“Go home,” the other group shouted back.
Long Island has long been regarded as one of the most racially segregated major metropolitan regions in the country. Merrick, an overwhelmingly white town bordering on two minority-white towns on the island, served as the poster child for that racial divide in a spate of recent coverage of segregation there. When some Merrick residents took to the streets on Tuesday, demanding racial justice after the killing of George Floyd in Minneapolis police custody, some of their neighbors accused them of not living there, telling them to go “three blocks” west—into a neighboring, majority-black town.

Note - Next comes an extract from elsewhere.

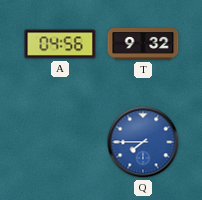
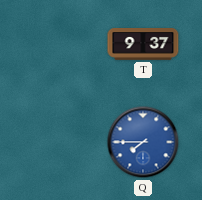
A: 04:56 -> none
T: 9:32 -> 9:37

Although the dispute remained physically peaceful, the Long Island Press reported, angry shouts from a group opposed to Black Lives Matter protesters sent “Merrick” trending on social media on Wednesday.

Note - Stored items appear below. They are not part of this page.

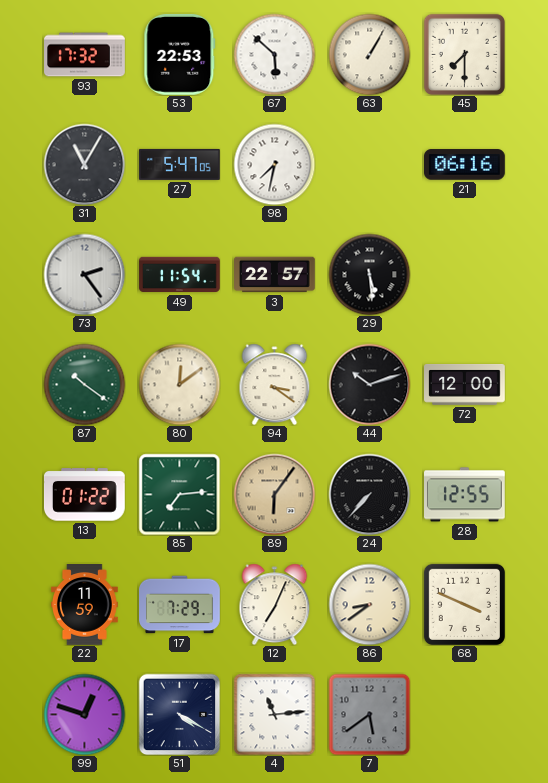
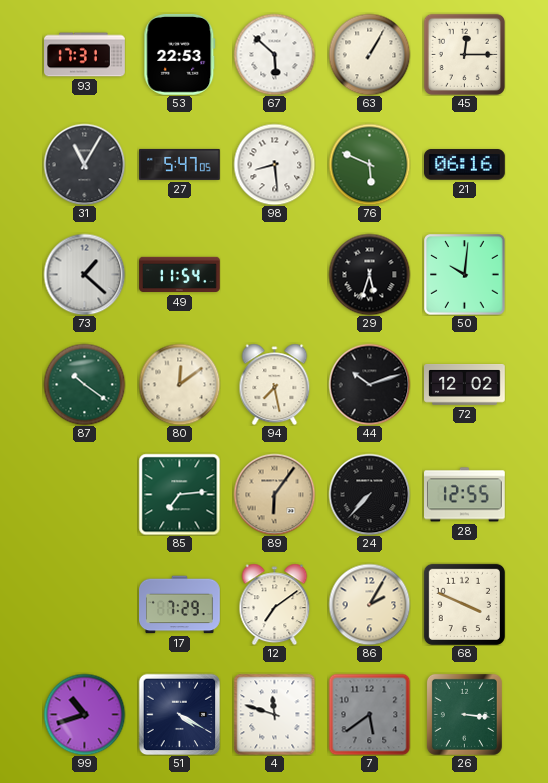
93: 17:32 -> 17:31
45: 7:30 -> 12:15
98: 7:32 -> 8:29
76: none -> 5:49
73: 2:24 -> 1:22
3: 22:57 -> none
29: 5:29 -> 5:33
50: none -> 10:01
94: 3:21 -> 7:28
72: 12:00 -> 12:02
13: 01:22 -> none
22: 11:59 -> none
12: 7:04 -> 7:09
86: 8:39 -> 2:05
99: 12:48 -> 10:42
4: 11:14 -> 11:48
26: none -> 3:16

The Tuesday incident, filmed on a street near Merrick’s border with neighboring Freeport, was one of the most visible gatherings of people demonstrating in opposition to the larger protest wave for racial justice in America. Police reform activists marched in the street while counter-protesters, some draped in American flags, shouted at them from the sidewalk. “Fuck you,” one sidewalk counter-protester was filmed shouting at the passing demonstrators.

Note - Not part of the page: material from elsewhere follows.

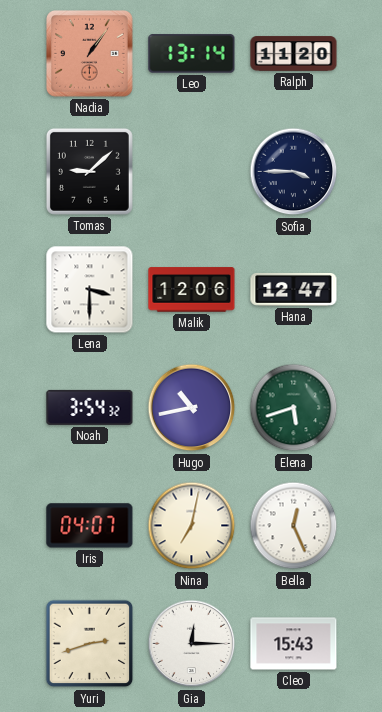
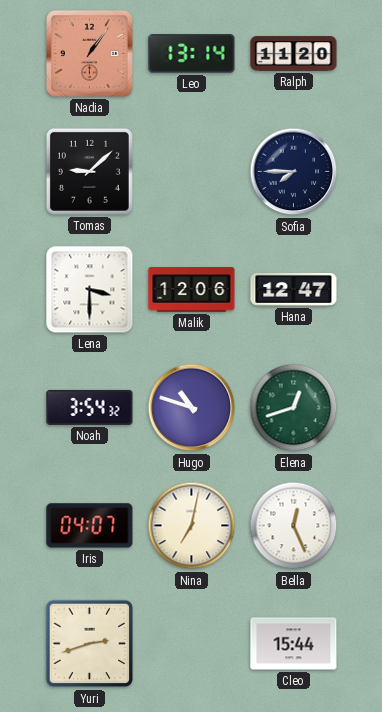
Sofia: 3:45 -> 7:45
Hugo: 10:43 -> 10:48
Elena: 5:42 -> 12:42
Gia: 12:15 -> none
Cleo: 15:43 -> 15:44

Eventually the two groups came to a standoff outside a Dunkin’ Donuts, when police refused to let the march continue. “They’re not even from Nassau County,” one woman was filmed telling a police officer, referring to the area on the western side of Long Island, closer to New York City. “Send them home.”
“Check their licenses,” a man told a police officer in the same clip, later adding, “Let them go to Minneapolis.”
Protesters were, in fact, from the area. Two, interviewed by the Long Island Herald, were students at a nearby high school. But the suspicion—while consistent with a national trend toward claiming unrest is the product of violent outsiders—also reflected Long Island’s deep racial divides across town lines.
As Elaine Gross, president of the Long Island racial justice organization ERASE Racism, pointed out, backlash to Black Lives Matter protests “can happen anywhere.”
That said, she noted, Long Island has a long history of segregation between towns. “That is not a new reality. It was planned that way, developed that way,” she told The Daily Beast, pointing to Levittown, a nearby town that enforced notoriously discriminatory housing practices barring people of color after World War II.
Although those measures have since lifted in name, Levittown, Merrick, and Rockville Centre were featured in a recent Newsday investigation about less obvious housing discrimination. In those three towns, realtors virtually never showed homes to people of color, the paper found.
The investigation noted that Merrick’s “western boundary, the Meadowbrook Parkway, sits like a barrier to two overwhelmingly minority communities, Roosevelt and Freeport.” That boundary, approximately three blocks west of the Tuesday protest, was the apparent reference in counter-protesters’ chants.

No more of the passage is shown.